## Your task
Everything in the listing below must be reproduced exactly, apart from its images.

## Data supplied

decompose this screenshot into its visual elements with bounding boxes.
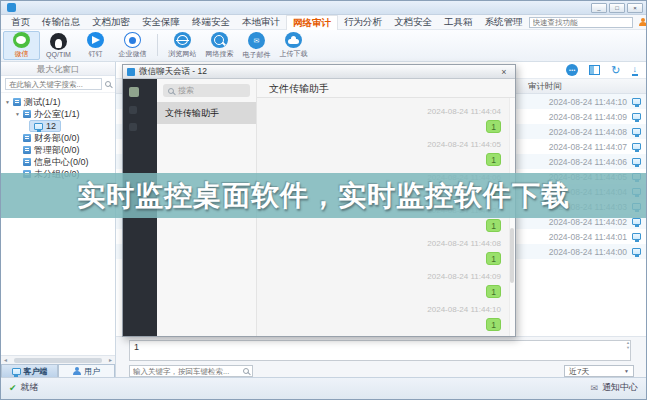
menu-item[interactable]: 安全保障 <box>136 15 186 29</box>
toolbar-item-label: 网络搜索 <box>206 49 234 59</box>
title-bar: _ □ × <box>1 1 646 15</box>
message-timestamp: 2024-08-24 11:44:09 <box>257 272 501 281</box>
contact-item-file-transfer[interactable]: 文件传输助手 <box>157 102 256 124</box>
status-ready-label: 就绪 <box>21 381 39 394</box>
message-timestamp: 2024-08-24 11:44:05 <box>257 140 501 149</box>
menu-item[interactable]: 本地审计 <box>236 15 286 29</box>
toolbar-item[interactable]: 上传下载 <box>275 31 312 60</box>
chat-message: 2024-08-24 11:44:05 1 <box>257 140 501 173</box>
search-icon[interactable] <box>243 368 249 374</box>
notification-center[interactable]: ✉ 通知中心 <box>590 381 638 394</box>
tree-node-infocenter[interactable]: 信息中心(0/0) <box>1 156 115 168</box>
keyword-search-input[interactable] <box>133 367 243 376</box>
tab-clients[interactable]: 客户端 <box>1 364 58 377</box>
search-icon[interactable] <box>105 81 111 87</box>
tree-node-client-12[interactable]: 12 <box>1 120 115 132</box>
message-bubble[interactable]: 1 <box>486 252 501 265</box>
chat-message: 2024-08-24 11:44:08 1 <box>257 239 501 272</box>
message-bubble[interactable]: 1 <box>486 285 501 298</box>
quick-search-input[interactable] <box>529 17 633 28</box>
computer-icon <box>632 143 641 150</box>
popup-close-icon[interactable]: × <box>497 67 511 77</box>
menu-item[interactable]: 工具箱 <box>438 15 479 29</box>
tree-search-input[interactable] <box>5 78 102 90</box>
minimize-button[interactable]: _ <box>591 3 607 13</box>
toolbar-item-label: 电子邮件 <box>243 50 271 60</box>
message-bubble[interactable]: 1 <box>486 219 501 232</box>
tree-node-finance[interactable]: 财务部(0/0) <box>1 132 115 144</box>
spin-down-icon[interactable]: ▼ <box>626 346 630 350</box>
menu-item[interactable]: 首页 <box>5 15 36 29</box>
toolbar-icon <box>50 33 67 50</box>
contact-name: 文件传输助手 <box>165 107 219 120</box>
banner-overlay: 实时监控桌面软件，实时监控软件下载 <box>1 173 646 218</box>
toolbar-item[interactable]: ✉ 电子邮件 <box>238 31 275 60</box>
more-options-icon[interactable]: ••• <box>566 64 578 76</box>
close-button[interactable]: × <box>627 3 643 13</box>
toolbar-item[interactable]: 浏览网站 <box>164 31 201 60</box>
chat-message: 2024-08-24 11:44:09 1 <box>257 272 501 305</box>
notification-center-label: 通知中心 <box>602 381 638 394</box>
menu-item[interactable]: 系统管理 <box>479 15 529 29</box>
toolbar-item[interactable]: 网络搜索 <box>201 31 238 60</box>
computer-icon <box>632 98 641 105</box>
toolbar-item-label: 企业微信 <box>119 49 147 59</box>
download-icon[interactable]: ↓ <box>632 64 639 76</box>
refresh-icon[interactable]: ↻ <box>611 64 620 76</box>
horizontal-scrollbar[interactable]: ◄ ► <box>1 355 115 364</box>
tree-node-selected[interactable]: 12 <box>29 120 61 132</box>
message-bubble[interactable]: 1 <box>486 153 501 166</box>
user-menu[interactable]: admin ▼ <box>633 17 647 27</box>
app-logo-icon <box>7 3 16 12</box>
tree-node-root[interactable]: ▼ 测试(1/1) <box>1 96 115 108</box>
chat-search-box[interactable]: 搜索 <box>163 84 250 97</box>
chevron-down-icon[interactable]: ▼ <box>15 111 23 117</box>
toolbar-item[interactable]: 企业微信 <box>114 31 151 60</box>
tab-label: 客户端 <box>24 366 48 377</box>
nav-chat-icon[interactable] <box>129 106 137 114</box>
tab-users[interactable]: 用户 <box>58 364 115 377</box>
sidebar: 最大化窗口 ▼ 测试(1/1) ▼ 办公室(1/1) <box>1 62 116 377</box>
toolbar-icon <box>124 32 141 48</box>
tree-node-management[interactable]: 管理部(0/0) <box>1 144 115 156</box>
group-icon <box>13 98 21 106</box>
toolbar-item[interactable] <box>157 34 158 56</box>
menu-item[interactable]: 传输信息 <box>36 15 86 29</box>
popup-title-bar[interactable]: 微信聊天会话 - 12 × <box>123 65 515 79</box>
tree-node-office[interactable]: ▼ 办公室(1/1) <box>1 108 115 120</box>
sidebar-tabs: 客户端 用户 <box>1 364 115 377</box>
spinner-arrows[interactable]: ▲ ▼ <box>626 341 630 350</box>
chat-search-placeholder: 搜索 <box>178 85 194 96</box>
computer-icon <box>632 233 641 240</box>
sidebar-header[interactable]: 最大化窗口 <box>1 62 115 76</box>
toolbar-item[interactable]: 微信 <box>3 31 40 60</box>
chevron-down-icon[interactable]: ▼ <box>5 99 13 105</box>
chevron-down-icon: ▼ <box>624 368 629 374</box>
group-icon <box>23 134 31 142</box>
message-preview-box[interactable]: 1 <box>129 340 631 361</box>
computer-icon <box>632 248 641 255</box>
menu-item[interactable]: 行为分析 <box>338 15 388 29</box>
toolbar: 微信 QQ/TIM 钉钉 企业微信 浏 <box>1 30 646 62</box>
scroll-right-icon[interactable]: ► <box>108 356 113 365</box>
audit-time: 2024-08-24 11:44:02 <box>549 217 627 227</box>
scrollbar-thumb[interactable] <box>510 228 514 283</box>
toolbar-item[interactable]: QQ/TIM <box>40 31 77 60</box>
scrollbar-thumb[interactable] <box>14 358 102 363</box>
sidebar-search <box>1 76 115 93</box>
group-icon <box>23 146 31 154</box>
scroll-left-icon[interactable]: ◄ <box>3 356 8 365</box>
message-bubble[interactable]: 1 <box>486 120 501 133</box>
toolbar-item[interactable]: 钉钉 <box>77 31 114 60</box>
nav-contacts-icon[interactable] <box>129 123 137 131</box>
date-range-dropdown[interactable]: 近7天 ▼ <box>564 365 634 377</box>
menu-item[interactable]: 文档安全 <box>388 15 438 29</box>
columns-icon[interactable] <box>589 65 600 75</box>
date-range-value: 近7天 <box>569 366 589 377</box>
menu-item[interactable]: 文档加密 <box>86 15 136 29</box>
menu-item[interactable]: 终端安全 <box>186 15 236 29</box>
message-bubble[interactable]: 1 <box>486 318 501 331</box>
maximize-button[interactable]: □ <box>609 3 625 13</box>
menu-item[interactable]: 网络审计 <box>286 15 338 30</box>
avatar[interactable] <box>129 87 139 97</box>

## Answer area
decompose this screenshot into its visual elements with bounding boxes.
menu-item[interactable]: 安全保障 <box>136 15 186 29</box>
toolbar-item-label: 网络搜索 <box>206 49 234 59</box>
title-bar: _ □ × <box>1 1 646 15</box>
message-timestamp: 2024-08-24 11:44:09 <box>257 272 501 281</box>
contact-item-file-transfer[interactable]: 文件传输助手 <box>157 102 256 124</box>
status-ready-label: 就绪 <box>21 381 39 394</box>
message-timestamp: 2024-08-24 11:44:05 <box>257 140 501 149</box>
menu-item[interactable]: 本地审计 <box>236 15 286 29</box>
toolbar-item[interactable]: 上传下载 <box>275 31 312 60</box>
chat-message: 2024-08-24 11:44:05 1 <box>257 140 501 173</box>
search-icon[interactable] <box>243 368 249 374</box>
notification-center[interactable]: ✉ 通知中心 <box>590 381 638 394</box>
tree-node-infocenter[interactable]: 信息中心(0/0) <box>1 156 115 168</box>
keyword-search-input[interactable] <box>133 367 243 376</box>
tab-clients[interactable]: 客户端 <box>1 364 58 377</box>
search-icon[interactable] <box>105 81 111 87</box>
tree-node-client-12[interactable]: 12 <box>1 120 115 132</box>
message-bubble[interactable]: 1 <box>486 252 501 265</box>
chat-message: 2024-08-24 11:44:08 1 <box>257 239 501 272</box>
message-bubble[interactable]: 1 <box>486 285 501 298</box>
quick-search-input[interactable] <box>529 17 633 28</box>
computer-icon <box>632 143 641 150</box>
popup-close-icon[interactable]: × <box>497 67 511 77</box>
menu-item[interactable]: 工具箱 <box>438 15 479 29</box>
tree-search-input[interactable] <box>5 78 102 90</box>
minimize-button[interactable]: _ <box>591 3 607 13</box>
toolbar-item-label: 电子邮件 <box>243 50 271 60</box>
message-bubble[interactable]: 1 <box>486 219 501 232</box>
tree-node-finance[interactable]: 财务部(0/0) <box>1 132 115 144</box>
spin-down-icon[interactable]: ▼ <box>626 346 630 350</box>
menu-item[interactable]: 首页 <box>5 15 36 29</box>
toolbar-icon <box>50 33 67 50</box>
contact-name: 文件传输助手 <box>165 107 219 120</box>
banner-overlay: 实时监控桌面软件，实时监控软件下载 <box>1 173 646 218</box>
toolbar-item[interactable]: ✉ 电子邮件 <box>238 31 275 60</box>
more-options-icon[interactable]: ••• <box>566 64 578 76</box>
close-button[interactable]: × <box>627 3 643 13</box>
toolbar-item[interactable]: 浏览网站 <box>164 31 201 60</box>
chat-message: 2024-08-24 11:44:09 1 <box>257 272 501 305</box>
notification-center-label: 通知中心 <box>602 381 638 394</box>
menu-item[interactable]: 系统管理 <box>479 15 529 29</box>
toolbar-item[interactable]: 网络搜索 <box>201 31 238 60</box>
computer-icon <box>632 98 641 105</box>
toolbar-item-label: 企业微信 <box>119 49 147 59</box>
download-icon[interactable]: ↓ <box>632 64 639 76</box>
refresh-icon[interactable]: ↻ <box>611 64 620 76</box>
horizontal-scrollbar[interactable]: ◄ ► <box>1 355 115 364</box>
tree-node-selected[interactable]: 12 <box>29 120 61 132</box>
message-bubble[interactable]: 1 <box>486 153 501 166</box>
user-menu[interactable]: admin ▼ <box>633 17 647 27</box>
app-logo-icon <box>7 3 16 12</box>
tree-node-root[interactable]: ▼ 测试(1/1) <box>1 96 115 108</box>
chat-search-box[interactable]: 搜索 <box>163 84 250 97</box>
chevron-down-icon[interactable]: ▼ <box>15 111 23 117</box>
toolbar-item[interactable]: 企业微信 <box>114 31 151 60</box>
tab-label: 客户端 <box>24 366 48 377</box>
nav-chat-icon[interactable] <box>129 106 137 114</box>
tab-users[interactable]: 用户 <box>58 364 115 377</box>
sidebar: 最大化窗口 ▼ 测试(1/1) ▼ 办公室(1/1) <box>1 62 116 377</box>
toolbar-icon <box>124 32 141 48</box>
tree-node-management[interactable]: 管理部(0/0) <box>1 144 115 156</box>
group-icon <box>13 98 21 106</box>
toolbar-item[interactable] <box>157 34 158 56</box>
menu-item[interactable]: 传输信息 <box>36 15 86 29</box>
popup-title-bar[interactable]: 微信聊天会话 - 12 × <box>123 65 515 79</box>
tree-node-office[interactable]: ▼ 办公室(1/1) <box>1 108 115 120</box>
sidebar-tabs: 客户端 用户 <box>1 364 115 377</box>
spinner-arrows[interactable]: ▲ ▼ <box>626 341 630 350</box>
chat-search-placeholder: 搜索 <box>178 85 194 96</box>
computer-icon <box>632 233 641 240</box>
sidebar-header[interactable]: 最大化窗口 <box>1 62 115 76</box>
toolbar-item[interactable]: 微信 <box>3 31 40 60</box>
chevron-down-icon[interactable]: ▼ <box>5 99 13 105</box>
chevron-down-icon: ▼ <box>624 368 629 374</box>
group-icon <box>23 134 31 142</box>
message-preview-box[interactable]: 1 <box>129 340 631 361</box>
computer-icon <box>632 248 641 255</box>
menu-item[interactable]: 行为分析 <box>338 15 388 29</box>
toolbar: 微信 QQ/TIM 钉钉 企业微信 浏 <box>1 30 646 62</box>
scroll-right-icon[interactable]: ► <box>108 356 113 365</box>
audit-time: 2024-08-24 11:44:02 <box>549 217 627 227</box>
scrollbar-thumb[interactable] <box>510 228 514 283</box>
toolbar-item[interactable]: QQ/TIM <box>40 31 77 60</box>
scrollbar-thumb[interactable] <box>14 358 102 363</box>
sidebar-search <box>1 76 115 93</box>
group-icon <box>23 146 31 154</box>
scroll-left-icon[interactable]: ◄ <box>3 356 8 365</box>
message-bubble[interactable]: 1 <box>486 120 501 133</box>
toolbar-item[interactable]: 钉钉 <box>77 31 114 60</box>
nav-contacts-icon[interactable] <box>129 123 137 131</box>
date-range-dropdown[interactable]: 近7天 ▼ <box>564 365 634 377</box>
menu-item[interactable]: 文档安全 <box>388 15 438 29</box>
columns-icon[interactable] <box>589 65 600 75</box>
date-range-value: 近7天 <box>569 366 589 377</box>
menu-item[interactable]: 文档加密 <box>86 15 136 29</box>
menu-item[interactable]: 终端安全 <box>186 15 236 29</box>
message-bubble[interactable]: 1 <box>486 318 501 331</box>
maximize-button[interactable]: □ <box>609 3 625 13</box>
menu-item[interactable]: 网络审计 <box>286 15 338 30</box>
avatar[interactable] <box>129 87 139 97</box>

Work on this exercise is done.